Comment te sens-tu à la sortie d’un nouvel album ? Il y a encore de l’appréhension sur la rencontre avec le public, les médias ?
Non, et d’ailleurs, il n’y en a jamais vraiment eu, ni à l’époque de Chelsea, ni après... Aujourd’hui, j’ai un tel détachement par rapport à tout ça que je m’en fais même un peu la critique : d’une certaine façon, je suis peut-être trop détaché. Et je devrais peut-être prendre tout ça plus à cœur, avoir davantage envie de me battre pour faire connaître notre musique… Mais ça n’est pas dans ma nature. Je suis un coureur de fond, pas un sprinter. J’avance à mon rythme, sans faire de vagues, et sans prendre les choses trop à cœur. Ce n’est pas du dilettantisme, c’est juste que je ne fonctionne pas comme ça... En fait, la grande aventure quand on rentre en studio, c’est de produire une musique qui nous excite, nous, le groupe, en premier lieu ! Une musique qui nous plaise intimement, qui nous nourrisse, nous fasse grandir... Le partage avec le public, c’est une deuxième aventure qui commence. Mais il ne faut jamais sous-estimer la première, qui est l’aventure intérieure, et qui est pour moi une question de survie, puisque je pense que je pourrais pas fonctionner au quotidien si je n’avais pas ce moyen d’expression si particulier.
J’ai des capteurs ultra-sensibles concernant ma propre relation à la musique, mon besoin d’en écrire, ma relation à mon piano – tout ça reste très viscéral -, et bien sûr ma relation à mes trois amis du groupe, Etienne, Fabien et Samuel, à leurs attentes, leurs réactions. Par contre, j’ai des capteurs très peu sensibles à tout ce qui se passe après, la médiatisation, la réception… Je suis presque désensibilisé… Sauf pendant les concerts, qui sont des moments publics que j’adore, et ou à l’inverse je suis ultra-sensible à l’énergie qui circule, à la façon dont les gens reçoivent les chansons.
Une grande partie de la démarche est donc personnelle, c’est ça ?
Oui, et c’est une dimension qui est beaucoup trop absente dans les discours – ou pseudos-discours – sur la musique. On a l’impression que les musiciens ne jouent que pour le public, ou pour la gloire, pour se faire une place au soleil. Mais c’est faux, et ça occulte totalement la dimension intime, non spectaculaire, de la musique.

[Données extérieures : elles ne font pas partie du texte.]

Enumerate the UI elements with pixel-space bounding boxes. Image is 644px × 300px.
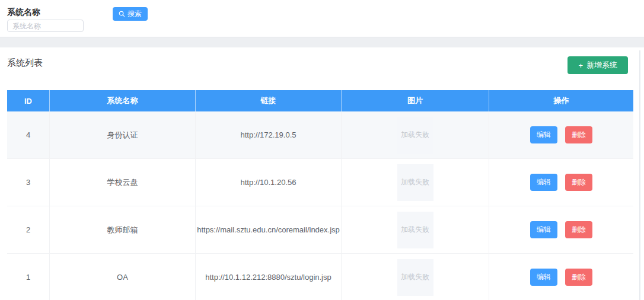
cell-link: http://10.1.20.56 — [196, 159, 342, 206]
column-header-id: ID — [7, 90, 50, 111]
column-header-link: 链接 — [196, 90, 342, 111]
cell-link: http://172.19.0.5 — [196, 111, 342, 158]
cell-actions: 编辑 删除 — [489, 254, 633, 300]
broken-image-placeholder: 加载失败 — [397, 259, 433, 296]
cell-name: OA — [50, 254, 196, 300]
panel-header: 系统列表 + 新增系统 — [7, 56, 628, 74]
scrollbar[interactable] — [639, 50, 640, 300]
table-row: 2 教师邮箱 https://mail.sztu.edu.cn/coremail… — [7, 206, 633, 254]
cell-id: 4 — [7, 111, 50, 158]
add-system-button-label: 新增系统 — [586, 60, 617, 71]
cell-name: 身份认证 — [50, 111, 196, 158]
cell-name: 学校云盘 — [50, 159, 196, 206]
add-system-button[interactable]: + 新增系统 — [568, 56, 628, 74]
column-header-image: 图片 — [342, 90, 489, 111]
table-row: 3 学校云盘 http://10.1.20.56 加载失败 编辑 删除 — [7, 159, 633, 206]
cell-link: http://10.1.12.212:8880/sztu/login.jsp — [196, 254, 342, 300]
table-row: 1 OA http://10.1.12.212:8880/sztu/login.… — [7, 254, 633, 300]
cell-name: 教师邮箱 — [50, 206, 196, 253]
cell-link: https://mail.sztu.edu.cn/coremail/index.… — [196, 206, 342, 253]
delete-button[interactable]: 删除 — [565, 126, 592, 143]
system-name-input[interactable] — [7, 20, 84, 32]
delete-button[interactable]: 删除 — [565, 269, 592, 286]
edit-button[interactable]: 编辑 — [530, 221, 557, 238]
cell-id: 3 — [7, 159, 50, 206]
system-list-panel: 系统列表 + 新增系统 ID 系统名称 链接 图片 操作 4 身份认证 http… — [0, 47, 644, 300]
panel-title: 系统列表 — [7, 56, 43, 69]
cell-image: 加载失败 — [342, 159, 489, 206]
delete-button[interactable]: 删除 — [565, 221, 592, 238]
system-table: ID 系统名称 链接 图片 操作 4 身份认证 http://172.19.0.… — [7, 90, 633, 300]
column-header-action: 操作 — [489, 90, 633, 111]
search-field-label: 系统名称 — [7, 7, 40, 18]
cell-image: 加载失败 — [342, 254, 489, 300]
plus-icon: + — [578, 61, 583, 70]
cell-actions: 编辑 删除 — [489, 159, 633, 206]
search-button[interactable]: 搜索 — [113, 7, 148, 21]
edit-button[interactable]: 编辑 — [530, 269, 557, 286]
cell-image: 加载失败 — [342, 206, 489, 253]
column-header-name: 系统名称 — [50, 90, 196, 111]
table-header-row: ID 系统名称 链接 图片 操作 — [7, 90, 633, 111]
broken-image-placeholder: 加载失败 — [397, 117, 433, 154]
search-icon — [119, 11, 125, 17]
table-row: 4 身份认证 http://172.19.0.5 加载失败 编辑 删除 — [7, 111, 633, 159]
edit-button[interactable]: 编辑 — [530, 174, 557, 191]
cell-id: 1 — [7, 254, 50, 300]
cell-id: 2 — [7, 206, 50, 253]
section-divider — [0, 37, 644, 47]
search-button-label: 搜索 — [127, 9, 142, 19]
delete-button[interactable]: 删除 — [565, 174, 592, 191]
cell-actions: 编辑 删除 — [489, 111, 633, 158]
search-panel: 系统名称 搜索 — [0, 0, 644, 37]
cell-image: 加载失败 — [342, 111, 489, 158]
broken-image-placeholder: 加载失败 — [397, 164, 433, 201]
broken-image-placeholder: 加载失败 — [397, 212, 433, 248]
cell-actions: 编辑 删除 — [489, 206, 633, 253]
edit-button[interactable]: 编辑 — [530, 126, 557, 143]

En fait, quand nous terminons un album et sortons de studio, je suis attentif à la réaction du premier cercle des proches, des amis intimes ; mais ensuite je passe rapidement à autre chose, je retourne illico écrire les chansons suivantes. Parce que j’en ai besoin ! Et que la vie est trop courte ; je n’aurai pas le temps d’écrire toutes les chansons que j’aimerais voir naître, alors pas le temps de se torturer à propos ce qui vient d’être achevé. Si c’est compris et apprécié, génial. Sinon, tant pis, et vivement le prochain disque...
Ceci dit, je reste en alerte sur un point : c’est la façon dont les disques – et en l’occurrence les nôtres – s’installent dans la vie des gens. J’accorde peu d’importance aux critiques « sur l’instant », mais j’en accorde beaucoup à la relation sur le long terme. Ecrire un disque brillant et virtuose, mais que les gens n’écouteraient que très peu de temps, et très peu de fois, parce qu’il serait fatiguant, ou un « frimeur », « over the top », quel intérêt ? J’aime bien Polyphonic Spree, mais qui peut vraiment écouter ça dix fois ? Par contre, publier un disque qui reste, qui s’installe, qui est toujours sur la pile du haut à la maison ou bien au chaud dans l’autoradio, ça, je trouve trippant. A priori, c’est ce qui se passe avec « Songs of popular appeal ». Les gens nous disent qu’ils l’écoutent beaucoup, qu’il est entré dans leur quotidien. Rien ne peut me faire plus plaisir. Si nos chansons peuvent s’imposer en bande-son, comme ont pu l’être pour moi certains albums de Prefab Sprout, Lloyd Cole ou REM – pas forcément mes artistes préférés au monde, mais des « musiques amies, jamais décevantes - , alors j’en serais vraiment heureux.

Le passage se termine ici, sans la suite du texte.